“Sen farklısın,” dedi kısık bir sesle ve ekledi. “Bu duyguyu ilk defa yaşıyorum, gerçekten. Sana baktığımda yalnızca seni görmüyorum ben. Ah…”
Elleriyle yüzünü kapadı. Masum bir çocuk gibi korkak tavırlarla parmak aralarından kızı süzmeye başladı. Elleri heyecandan olsa gerek sırılsıklamdı. Ve elleriyle yüzünü kapattığından, saçlarından akmakta olan boncuk boncuk terlerle bir bütün oluşmuştu.
“Sana baktığımda kalbim yerinden çıkacakmış gibi oluyor,” dedi. Sesi boğuk çıkıyordu. Bunda, elleriyle ağzını kapatmış olmasının da etkisi vardı elbette. Bir kalp atımı kadar geçen süre sonunda konuşmaya devam etti. “Ben…”
Devamını getirecek gücü kendinde bulamadı ve bir an için ortama sessizlik hakim oldu.
“Seni seviyorum!” diyerek bitirdi sözlerini.
Çok ani olmuştu, ama lafı daha fazla geveleyemeyeceğinin farkına varmıştı. Ellerini yüzünden çektiğinde gözlerinin kızarıklığı ortaya çıktı. Ardından karşısında oturmakta olan kıza bakmaya başladı.
Kızın şaşkınlığı yüzünden okunuyordu. Bir süre birbirlerine bakmaya devam ettiler. Kızın açık tondaki yeşil gözleri titremeye başlamıştı. Sağ gözünden bir damla gözyaşı düştüğünde gözlerini yere doğru çevirdi. Tam o anda erkeğin bilinçaltı harekete geçerek, ilk gözyaşının sağ gözden düşmesi mutluk anlamına gelir sözünü aklına getirdi. Her ne kadar bu tip şeylere içinde pek inanç beslemese de, şu an içerisinde bulunduğu bu zor durumda en ufak bir umuda dahi ihtiyacı vardı.
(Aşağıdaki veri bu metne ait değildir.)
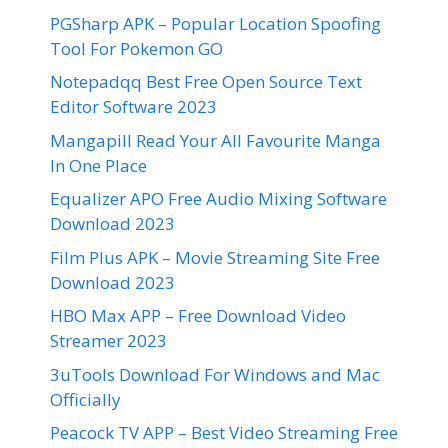
PGSharp APK – Popular Location Spoofing
Tool For Pokemon GO
Notepadqq Best Free Open Source Text
Editor Software 2023
Mangapill Read Your All Favourite Manga
In One Place
Equalizer APO Free Audio Mixing Software
Download 2023
Film Plus APK – Movie Streaming Site Free
Download 2023
HBO Max APP – Free Download Video
Streamer 2023
3uTools Download For Windows and Mac
Officially
Peacock TV APP – Best Video Streaming Free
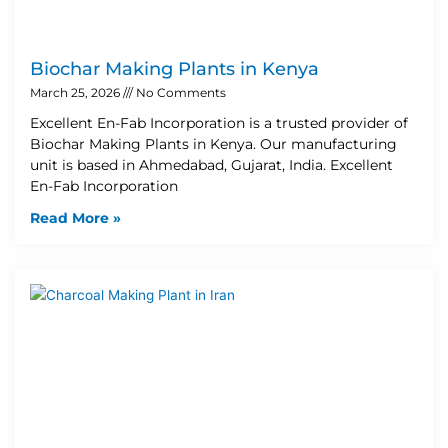
Biochar Making Plants in Kenya
March 25, 2026
No Comments
Excellent En-Fab Incorporation is a trusted provider of
Biochar Making Plants in Kenya. Our manufacturing
unit is based in Ahmedabad, Gujarat, India. Excellent
En-Fab Incorporation
Read More »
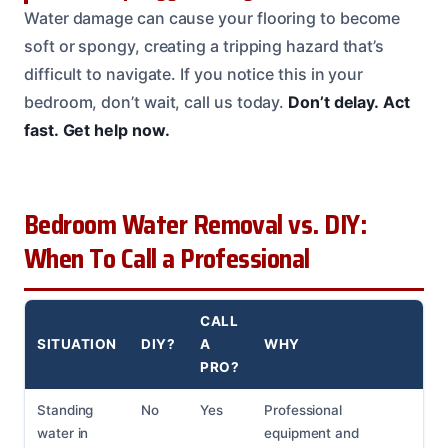
Water damage can cause your flooring to become
soft or spongy, creating a tripping hazard that’s
difficult to navigate. If you notice this in your
bedroom, don’t wait, call us today.
Don’t delay.
Act
fast.
Get help now.
Bedroom Water Removal vs. DIY:
When To Call a Professional
CALL
SITUATION
DIY?
A
WHY
PRO?
Standing
No
Yes
Professional
water in
equipment and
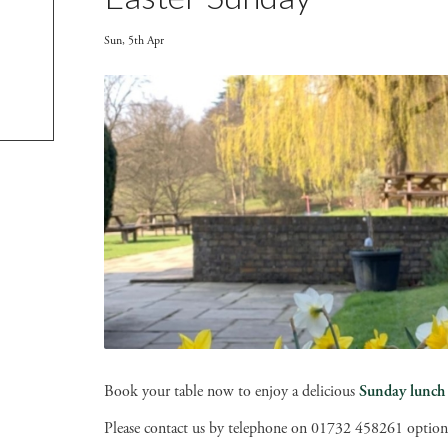
Sun, 5th Apr
Book your table now to enjoy a delicious
Sunday lunch
Please contact us by telephone on 01732 458261 option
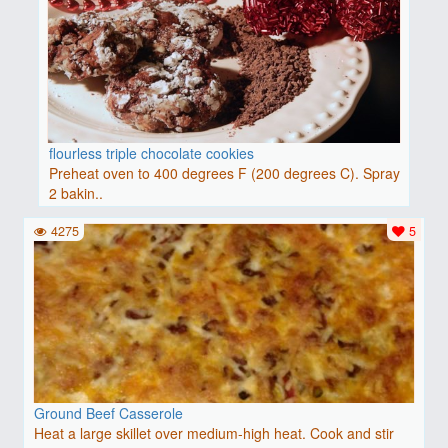
flourless triple chocolate cookies
Preheat oven to 400 degrees F (200 degrees C). Spray
2 bakin..
4275
5
Ground Beef Casserole
Heat a large skillet over medium-high heat. Cook and stir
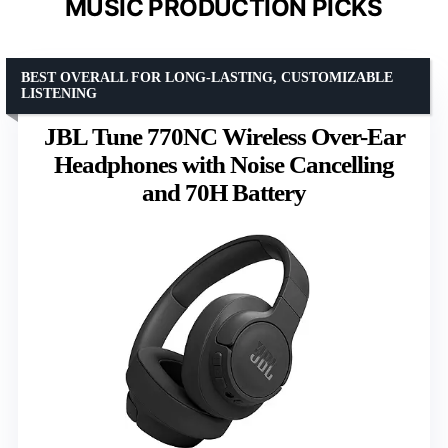
MUSIC PRODUCTION PICKS
BEST OVERALL FOR LONG-LASTING, CUSTOMIZABLE
LISTENING
JBL Tune 770NC Wireless Over-Ear
Headphones with Noise Cancelling
and 70H Battery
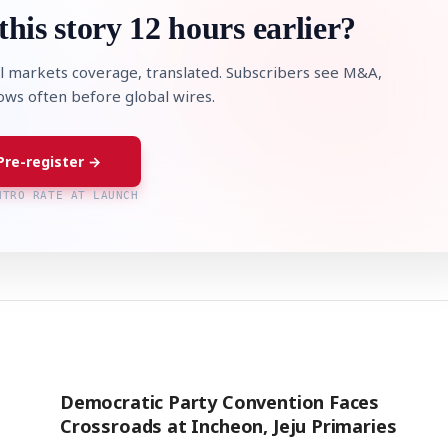
this story 12 hours earlier?
l markets coverage, translated. Subscribers see M&A,
lows often before global wires.
Pre-register →
NTRO RATE AT LAUNCH
Democratic Party Convention Faces
Crossroads at Incheon, Jeju Primaries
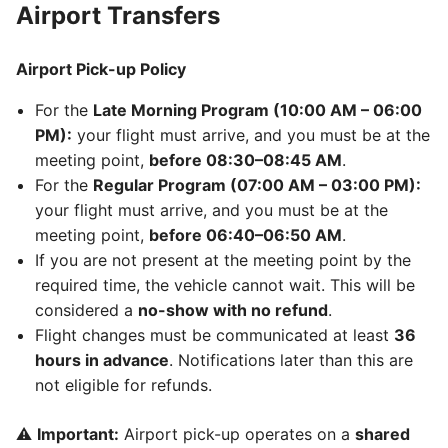
Airport Transfers
Airport Pick-up Policy
For the
Late Morning Program (10:00 AM – 06:00
PM):
your flight must arrive, and you must be at the
meeting point,
before 08:30–08:45 AM
.
For the
Regular Program (07:00 AM – 03:00 PM):
your flight must arrive, and you must be at the
meeting point,
before 06:40–06:50 AM
.
If you are not present at the meeting point by the
required time, the vehicle cannot wait. This will be
considered a
no-show with no refund
.
Flight changes must be communicated at least
36
hours in advance
. Notifications later than this are
not eligible for refunds.
⚠️
Important:
Airport pick-up operates on a
shared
Kızın vereceği cevabı beklerken, gözünden düşen o bir damla gözyaşının mutluluk olmasını diledi. Fakat beklenmedik bir şey oldu. Kızın gözyaşları her geçen saniye artıyordu.
Ağlıyordu!
Birkaç damla gözyaşı oturdukları kaya parçasının yüzeyinden süzülerek, insanları her seferinde aldatan mavi görünümlü şeffaf denize aktı. Karşı cinsin bu inanılmaz duygu değişimi karşısında ne yapacağını şaşıran erkek paniklemeyle karışık korktu. Kızın ağlamasından üzüntü duyduğu belli olmaktaydı. Sağ elini kıza doğru uzatıp gözyaşlarını silmek üzereydi ama bir an sonra bunun yanlış bir davranış olacağına kanaat getirerek elini indirdi.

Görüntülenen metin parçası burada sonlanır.